[Records drawn from a dataset]
========================================

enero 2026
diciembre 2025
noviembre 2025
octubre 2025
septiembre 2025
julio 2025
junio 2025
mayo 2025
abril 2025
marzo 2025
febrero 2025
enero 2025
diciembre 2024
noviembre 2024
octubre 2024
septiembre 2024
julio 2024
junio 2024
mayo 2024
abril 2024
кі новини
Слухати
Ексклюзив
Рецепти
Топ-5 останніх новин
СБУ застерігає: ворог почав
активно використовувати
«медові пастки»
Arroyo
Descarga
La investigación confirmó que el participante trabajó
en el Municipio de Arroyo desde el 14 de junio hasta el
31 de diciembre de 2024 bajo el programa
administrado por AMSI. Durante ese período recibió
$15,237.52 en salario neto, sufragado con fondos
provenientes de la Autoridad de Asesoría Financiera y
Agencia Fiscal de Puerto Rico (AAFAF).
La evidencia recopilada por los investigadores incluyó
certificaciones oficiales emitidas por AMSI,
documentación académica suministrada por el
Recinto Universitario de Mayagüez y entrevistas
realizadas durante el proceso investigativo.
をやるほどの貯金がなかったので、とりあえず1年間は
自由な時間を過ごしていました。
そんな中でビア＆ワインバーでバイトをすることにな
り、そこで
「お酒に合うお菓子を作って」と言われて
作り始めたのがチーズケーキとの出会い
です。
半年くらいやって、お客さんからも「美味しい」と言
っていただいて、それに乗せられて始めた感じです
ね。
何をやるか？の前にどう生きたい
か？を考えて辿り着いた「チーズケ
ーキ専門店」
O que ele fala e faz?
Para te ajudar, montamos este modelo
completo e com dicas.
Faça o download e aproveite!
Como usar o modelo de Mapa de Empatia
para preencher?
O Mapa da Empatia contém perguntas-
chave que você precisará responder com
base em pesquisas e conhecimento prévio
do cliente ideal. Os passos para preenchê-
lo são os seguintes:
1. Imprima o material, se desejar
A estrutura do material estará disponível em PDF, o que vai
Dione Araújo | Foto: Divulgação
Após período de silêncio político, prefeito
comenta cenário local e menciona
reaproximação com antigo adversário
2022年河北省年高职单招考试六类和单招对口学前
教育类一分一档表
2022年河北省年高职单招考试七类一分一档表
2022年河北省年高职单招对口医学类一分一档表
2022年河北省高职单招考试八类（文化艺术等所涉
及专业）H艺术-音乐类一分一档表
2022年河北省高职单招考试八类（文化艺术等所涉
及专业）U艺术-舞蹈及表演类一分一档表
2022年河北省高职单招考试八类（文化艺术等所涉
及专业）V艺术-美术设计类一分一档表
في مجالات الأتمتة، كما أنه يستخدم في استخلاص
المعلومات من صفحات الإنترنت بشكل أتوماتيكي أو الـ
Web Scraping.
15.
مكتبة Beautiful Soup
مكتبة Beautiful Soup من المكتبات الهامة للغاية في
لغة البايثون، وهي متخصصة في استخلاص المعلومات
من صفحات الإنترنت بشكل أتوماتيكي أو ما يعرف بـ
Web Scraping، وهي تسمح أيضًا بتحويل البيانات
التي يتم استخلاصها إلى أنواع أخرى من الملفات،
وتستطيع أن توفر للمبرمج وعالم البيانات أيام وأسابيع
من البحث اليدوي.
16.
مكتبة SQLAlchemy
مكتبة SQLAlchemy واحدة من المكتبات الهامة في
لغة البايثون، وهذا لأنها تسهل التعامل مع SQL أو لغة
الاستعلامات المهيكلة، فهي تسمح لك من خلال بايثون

========================================

**INSTRUCTIONS FOR THE TASK:**
Which of the lines above include the word "الهامة"? List those lines.

**RESULT:**
مكتبة Beautiful Soup من المكتبات الهامة للغاية في
مكتبة SQLAlchemy واحدة من المكتبات الهامة في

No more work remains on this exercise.